Friday, December 13, 2013

Lagerfeld's "The Return" Brings Coco Chanel to Life



Just a few days ago, Karl Lagerfeld unveiled his latest short film, The Return, at a Chanel event in Dallas, Texas. If you weren't there to watch it on the drive-in movie screen, you can catch it here, thanks to YouTube. It's about 25 minutes long, and stars Geraldine Chaplin as Gabrielle "Coco" Chanel––"a real bitch," according to both Chaplin and her director, Mr Lagerfeld. The insouciance of the insular, mid-fifties era in French and American fashion (when declining perfume sales prompted Chanel to reopen her couture house––hence the film's title) is conveyed beautifully by a well-chosen, well-costumed cast. But it's Chaplin herself who commands our attention. Having had little time to prepare for the role, she still manages to express both sides of Chanel's Janus-like personality: tough-as-nails businesswoman on one hand; flirty, feminine schoolgirl on the other. The clothes and accessories are to die for––and Lagerfeld adds another feather to a cap that, at this point, holds enough plumage to choke a bird of paradise. Enjoy!

Wednesday, January 2, 2013

Seeing Clearly Now–the New Chic of Transparency


Transparency is far more common in fashion than it is in, say, banking (or government), so it's no surprise that recent, 90s-influenced collections include plenty of references to that era's see-through clothes and accessories. Of course, plastic garments have been around since the 1920s (even earlier, counting celluloid collars and rubberized footwear), and made memorable appearances in the 1960s (Courrèges, Mary Quant, etc). But 90s transparency was only glancingly influenced by the Space Age–instead, designers in the last decade of the 20th century were far more obsessed with reclaiming iconic fashion tropes, deconstructing them and issuing new (and decidedly ironic) versions. At times, fashion seemed caught in a revolving door of historical references (70s bell bottoms one season, 50s frocks the next). It was also a period of extremes, with star power at each end of a long continuum: Karl Lagerfeld and his high-baroque extravaganzas chez Chanel versus Jil Sander's (or Helmut Lang's) cool displays of minimalism. (Not to mention the stealthy massing of forces at a Milanese operation formerly known for manufacturing nylon bags and backpacks with inexplicable insider appeal–la Casa di Miuccia Prada.)

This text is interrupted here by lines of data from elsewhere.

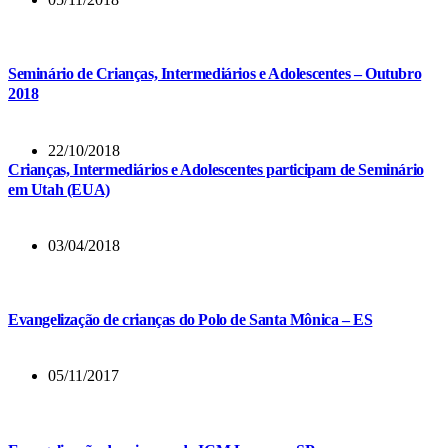
Seminário de Crianças, Intermediários e Adolescentes – Outubro
2018
22/10/2018
Crianças, Intermediários e Adolescentes participam de Seminário
em Utah (EUA)
03/04/2018
Evangelização de crianças do Polo de Santa Mônica – ES
05/11/2017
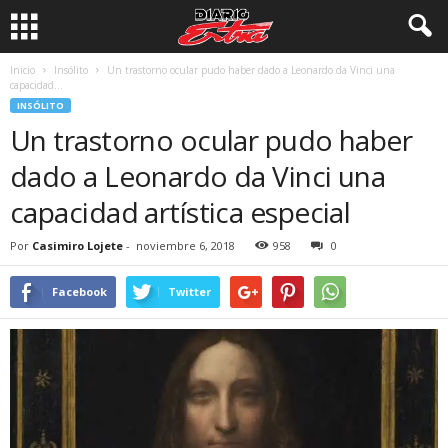
Inicio
Insólito
Un trastorno ocular pudo haber dado a Leonardo da Vinci una
capacidad...
INSÓLITO
Un trastorno ocular pudo haber
dado a Leonardo da Vinci una
capacidad artística especial
Por
Casimiro Lojete
-
noviembre 6, 2018
958
0
Facebook
Twitter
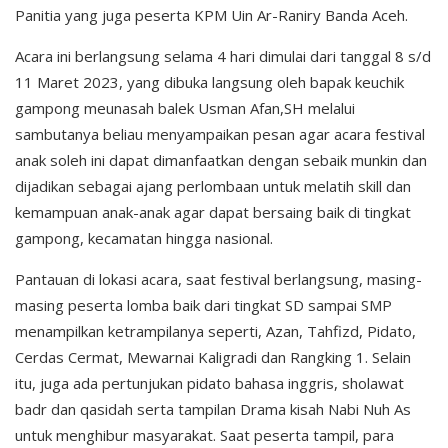
Panitia yang juga peserta KPM Uin Ar-Raniry Banda Aceh.
Acara ini berlangsung selama 4 hari dimulai dari tanggal 8 s/d
11 Maret 2023, yang dibuka langsung oleh bapak keuchik
gampong meunasah balek Usman Afan,SH melalui
sambutanya beliau menyampaikan pesan agar acara festival
anak soleh ini dapat dimanfaatkan dengan sebaik munkin dan
dijadikan sebagai ajang perlombaan untuk melatih skill dan
kemampuan anak-anak agar dapat bersaing baik di tingkat
gampong, kecamatan hingga nasional.
Pantauan di lokasi acara, saat festival berlangsung, masing-
masing peserta lomba baik dari tingkat SD sampai SMP
menampilkan ketrampilanya seperti, Azan, Tahfizd, Pidato,
Cerdas Cermat, Mewarnai Kaligradi dan Rangking 1. Selain
itu, juga ada pertunjukan pidato bahasa inggris, sholawat
badr dan qasidah serta tampilan Drama kisah Nabi Nuh As
untuk menghibur masyarakat. Saat peserta tampil, para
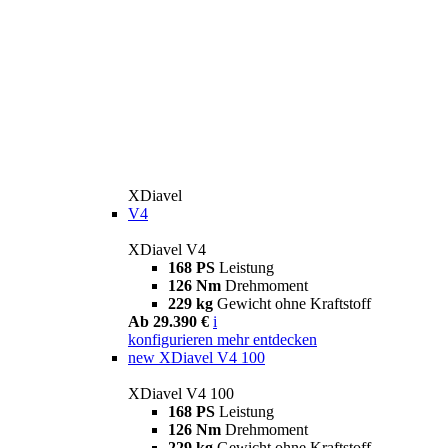
XDiavel
V4
XDiavel V4
168 PS
Leistung
126 Nm
Drehmoment
229 kg
Gewicht ohne Kraftstoff
Ab 29.390 €
i
konfigurieren
mehr entdecken
new
XDiavel V4 100
XDiavel V4 100
168 PS
Leistung
126 Nm
Drehmoment
229 kg
Gewicht ohne Kraftstoff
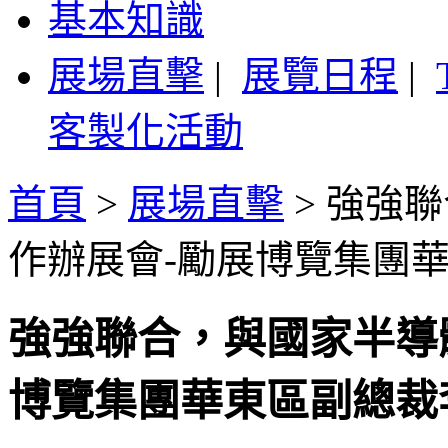
基本知識
展場直擊
|
展覽日程
|
客製化活動
首頁
>
展場直擊
>
強強聯
作辦展會-勵展博覽集團
強強聯合，與國家半導
博覽集團華東區副總裁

But that's all fashion history. What's in store for Spring 2013? We spotted this RED Valentino PVC trench coat while shopping in San Francisco, and immediately fell in love with its jaunty attitude. We feel the same about this leather-piped PVC sandal with a buckled Mary Jane strap, by Manolo Blahnik. Finally, the PVC camellia brooch, by Chanel (of course), is a recent–but not current–rendering of one of the brand's key pieces of iconography. If you can't find it in stores, check ebay. As the 90s proved, no fashion ever dies–it just gets sold at auction.

Wednesday, July 14, 2010

Wonder Years: Yves Saint Laurent Haute Couture



Last week, the small group of designers who still call themselves couturiers showed their collections in Paris. Some offerings were astonishingly good: Stéphane Rolland's intricately draped mini dresses and long mermaid gowns, Givenchy's vaguely-medieval yet futuristic garments (which could be worn with equal aplomb by 20-something Lady Gaga or 40-something Daphne Guinness) and Karl Lagerfeld's shimmering spill of combustible Chanel, dredged from the depths of his limitless imagination. But two men, at least, were conspicuously absent: Valentino Garavani, who has left the business; and Yves Saint Laurent, who has left the world.

We wonder–do young fashion initiates roll their eyes at the mention of Yves Saint Laurent? It's possible, especially since his later career involved reworking a small set of elements he'd decided were integral to a chic woman's life. Season after season, he offered simple dresses, navy pea coats, perfect jackets and practical tuxedos. And yet, for all his emphasis on wardrobe staples, he could just as easily shake out his handkerchief and scatter flights of fancy like a flock of parakeets.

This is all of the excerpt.